Rendering engines are an important part of a web browser. They can be one of the primary reasons why a browser is snappy or dead slow. I find Chrome to be fast and responsive and one of the reasons for it is, it’s based on Webkit – an open source rendering engine.
Today, Google announced that it is ‘forking‘ Webkit and building its own rendering engine for Google Chrome.
Why is Google doing this?
One of the main reasons why Google is releasing a new rendering engine is, Chromium (the open source version of Chrome) handles multi-process architecture differently from other Webkit-based browsers (like Safari).
Another reason seems to be about decreasing the code base as much as possible.
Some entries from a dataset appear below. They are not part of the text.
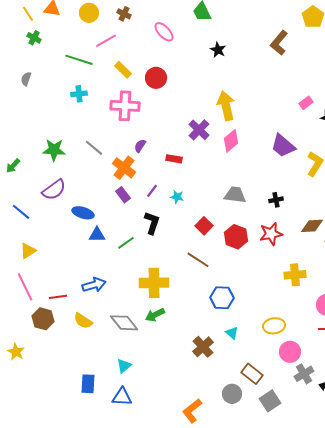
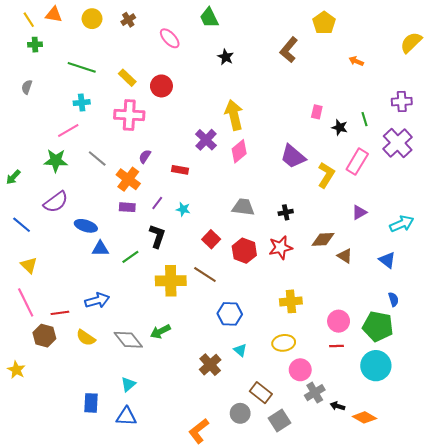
brown cross: (124, 14) -> (128, 20), turned 32
green cross: (34, 38) -> (35, 45), turned -32
pink line: (106, 41) -> (68, 131), moved
pink rectangle: (306, 103) -> (317, 112), turned -40
purple rectangle: (123, 195) -> (127, 207), turned -49
yellow triangle: (28, 251) -> (29, 265), turned -42
yellow cross: (295, 275) -> (291, 301), moved
yellow cross: (154, 283) -> (171, 281), moved

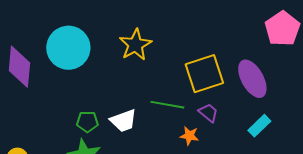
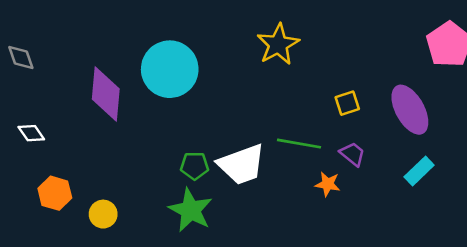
yellow star: (135, 45) -> (278, 44), moved
yellow square: (204, 74) -> (347, 103), size x0.5
white trapezoid: (123, 121) -> (242, 164), size x1.4

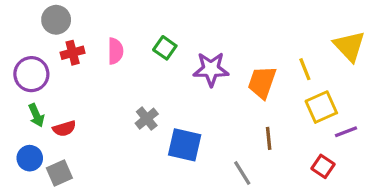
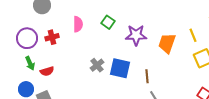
red cross: (73, 53) -> (52, 37), moved
brown line: (269, 138) -> (147, 76), moved
blue square: (185, 145) -> (120, 68), moved

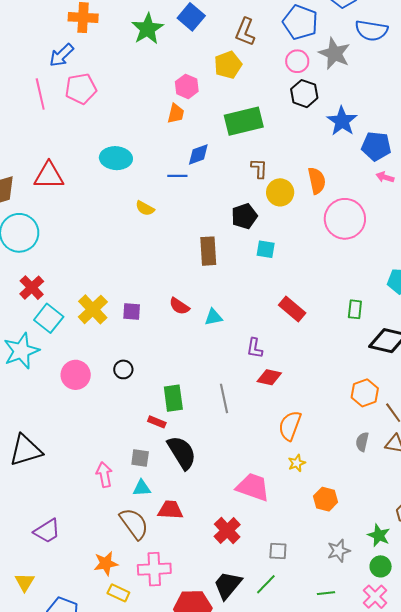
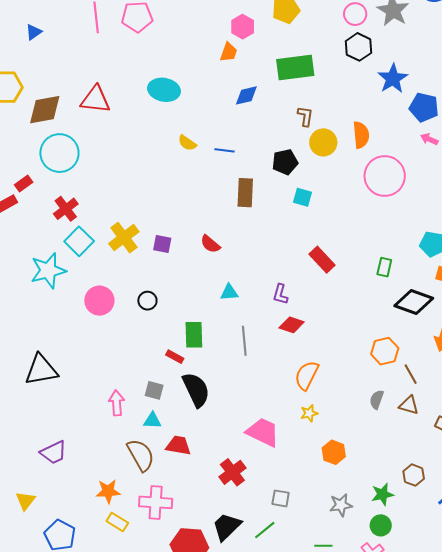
blue line: (177, 176) -> (225, 150), moved
cyan triangle: (213, 317) -> (229, 292), moved
green star: (379, 535) -> (382, 494), turned 30

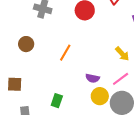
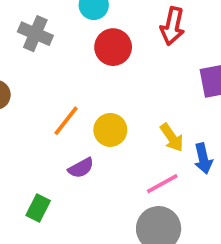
purple semicircle: (93, 78) -> (81, 168), moved, turned -48
yellow circle: (100, 96) -> (110, 130), moved

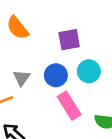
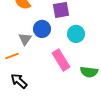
blue circle: (56, 75) -> (42, 29), moved

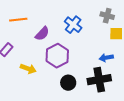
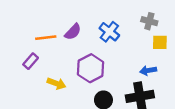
orange line: (18, 20) -> (46, 38), moved
purple semicircle: (42, 34) -> (73, 32), moved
As Google puts it – “we anticipate that we’ll be able to remove 7 build systems and delete more than 7,000 files—comprising more than 4.5 million lines”.
With Blink, Google has complete control over the rendering engine they use and that fortunately leads to less bugs and more stability.
Is Google being evil?
That’s the classic question, for a company that claims not to be evil. Personally, I think there is nothing wrong with Google releasing a new rendering engine.
Some people think that Blink is Google’s way of moving away from Apple’s involvement in its browser (Apple is one of the biggest contributors to Webkit) and that’s one way to look at it.
Opera to follow Google
Opera has recently announced its switch to Chromium Webkit from Presto. Now that Google plans for Blink as their rendering engine, Opera too agrees with it.
I’m more interested about how Blink will effect Chrome on Android, which is really slow and half-baked right now.